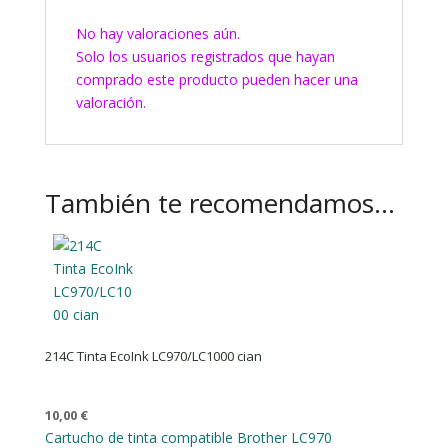
No hay valoraciones aún.
Solo los usuarios registrados que hayan
comprado este producto pueden hacer una
valoración.
También te recomendamos…
214C Tinta EcoInk LC970/LC1000 cian
10,00
€
Cartucho de tinta compatible Brother LC970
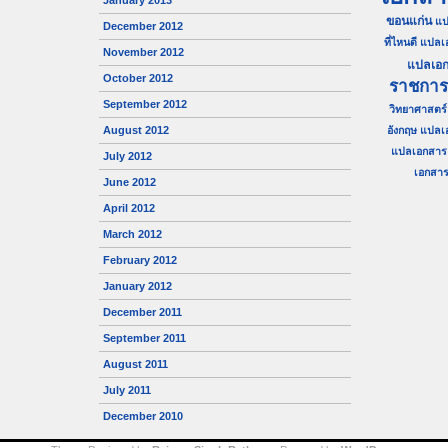
January 2013
ขอนแก่น
แป
December 2012
ที่ไหนดี
แปลเ
November 2012
แปลเอก
October 2012
ราชการ
September 2012
วิทยาศาสตร์
August 2012
อังกฤษ
แปลเ
แปลเอกสาร 
July 2012
เอกสาร 
June 2012
April 2012
March 2012
February 2012
January 2012
December 2011
September 2011
August 2011
July 2011
December 2010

□ □ □ □

**Exercise brief**:
Quote the records in their entirety, keeping the wording exact and excluding pictures.

**Written reply**:
No hay valoraciones aún.
Solo los usuarios registrados que hayan
comprado este producto pueden hacer una
valoración.
También te recomendamos…
214C Tinta EcoInk LC970/LC1000 cian
10,00
€
Cartucho de tinta compatible Brother LC970
January 2013
ขอนแก่น
แป
December 2012
ที่ไหนดี
แปลเ
November 2012
แปลเอก
October 2012
ราชการ
September 2012
วิทยาศาสตร์
August 2012
อังกฤษ
แปลเ
แปลเอกสาร 
July 2012
เอกสาร 
June 2012
April 2012
March 2012
February 2012
January 2012
December 2011
September 2011
August 2011
July 2011
December 2010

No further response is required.